# DIRECTIONS
For each line of the data below, copy it if it holds the word "Liga".

*** RECORDS FOR THE EXERCISE Section Begins ***

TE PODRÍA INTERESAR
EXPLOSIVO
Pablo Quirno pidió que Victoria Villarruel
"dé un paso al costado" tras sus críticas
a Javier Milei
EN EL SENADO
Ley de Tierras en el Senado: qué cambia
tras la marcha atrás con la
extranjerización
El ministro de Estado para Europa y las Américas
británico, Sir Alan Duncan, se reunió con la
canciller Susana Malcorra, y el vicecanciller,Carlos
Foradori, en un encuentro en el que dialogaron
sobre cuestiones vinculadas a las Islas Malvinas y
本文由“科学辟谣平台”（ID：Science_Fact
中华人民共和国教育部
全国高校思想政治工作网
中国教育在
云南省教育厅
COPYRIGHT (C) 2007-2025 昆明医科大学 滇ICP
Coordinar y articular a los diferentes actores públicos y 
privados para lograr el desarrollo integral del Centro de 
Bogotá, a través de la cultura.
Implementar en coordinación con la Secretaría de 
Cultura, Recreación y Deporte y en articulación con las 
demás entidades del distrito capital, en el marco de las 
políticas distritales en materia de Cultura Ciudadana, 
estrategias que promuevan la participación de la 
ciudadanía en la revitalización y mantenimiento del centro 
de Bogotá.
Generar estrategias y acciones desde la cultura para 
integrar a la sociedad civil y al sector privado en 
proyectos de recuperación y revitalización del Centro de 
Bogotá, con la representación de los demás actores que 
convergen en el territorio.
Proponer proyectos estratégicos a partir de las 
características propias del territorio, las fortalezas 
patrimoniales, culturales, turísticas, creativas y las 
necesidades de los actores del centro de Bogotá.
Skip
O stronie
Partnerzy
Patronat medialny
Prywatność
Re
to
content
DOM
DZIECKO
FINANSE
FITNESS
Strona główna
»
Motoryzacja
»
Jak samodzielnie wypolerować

*** RECORDS FOR THE EXERCISE Section Ends ***
*** RECORDS FOR THE EXERCISE Section Begins ***

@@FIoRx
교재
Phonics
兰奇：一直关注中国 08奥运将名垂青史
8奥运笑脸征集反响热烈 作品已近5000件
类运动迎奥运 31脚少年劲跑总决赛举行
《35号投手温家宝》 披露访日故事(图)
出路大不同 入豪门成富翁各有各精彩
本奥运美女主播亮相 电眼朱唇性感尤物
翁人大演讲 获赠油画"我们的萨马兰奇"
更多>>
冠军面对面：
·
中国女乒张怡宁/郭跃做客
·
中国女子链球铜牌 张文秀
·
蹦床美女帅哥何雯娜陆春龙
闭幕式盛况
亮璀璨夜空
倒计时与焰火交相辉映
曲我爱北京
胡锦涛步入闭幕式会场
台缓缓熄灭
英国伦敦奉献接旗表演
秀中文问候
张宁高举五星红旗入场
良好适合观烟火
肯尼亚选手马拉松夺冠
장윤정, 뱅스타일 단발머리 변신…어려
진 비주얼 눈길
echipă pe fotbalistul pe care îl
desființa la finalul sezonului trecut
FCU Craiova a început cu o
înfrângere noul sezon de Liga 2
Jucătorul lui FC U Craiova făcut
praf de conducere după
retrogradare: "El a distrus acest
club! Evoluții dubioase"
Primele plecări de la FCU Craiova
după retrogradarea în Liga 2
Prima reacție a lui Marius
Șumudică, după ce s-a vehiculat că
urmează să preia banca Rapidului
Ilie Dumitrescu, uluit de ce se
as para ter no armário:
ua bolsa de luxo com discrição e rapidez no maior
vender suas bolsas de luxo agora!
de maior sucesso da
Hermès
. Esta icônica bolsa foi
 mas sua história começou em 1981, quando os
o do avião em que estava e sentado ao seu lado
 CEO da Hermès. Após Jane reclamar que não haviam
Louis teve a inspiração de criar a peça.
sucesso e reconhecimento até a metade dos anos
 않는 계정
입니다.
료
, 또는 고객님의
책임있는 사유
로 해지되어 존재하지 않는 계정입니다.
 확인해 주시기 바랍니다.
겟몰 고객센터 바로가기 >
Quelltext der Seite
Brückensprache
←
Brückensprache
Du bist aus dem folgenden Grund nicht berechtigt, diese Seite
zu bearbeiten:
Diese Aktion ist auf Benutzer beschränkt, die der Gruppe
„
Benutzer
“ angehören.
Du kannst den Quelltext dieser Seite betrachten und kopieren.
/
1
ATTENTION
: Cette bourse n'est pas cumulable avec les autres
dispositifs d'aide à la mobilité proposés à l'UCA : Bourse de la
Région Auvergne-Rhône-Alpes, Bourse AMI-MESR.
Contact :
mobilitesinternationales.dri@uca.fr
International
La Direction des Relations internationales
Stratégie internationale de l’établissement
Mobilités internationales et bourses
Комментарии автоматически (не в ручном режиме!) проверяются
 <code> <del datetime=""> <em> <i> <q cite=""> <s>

*** RECORDS FOR THE EXERCISE Section Ends ***

# WORKED SOLUTION
înfrângere noul sezon de Liga 2
după retrogradarea în Liga 2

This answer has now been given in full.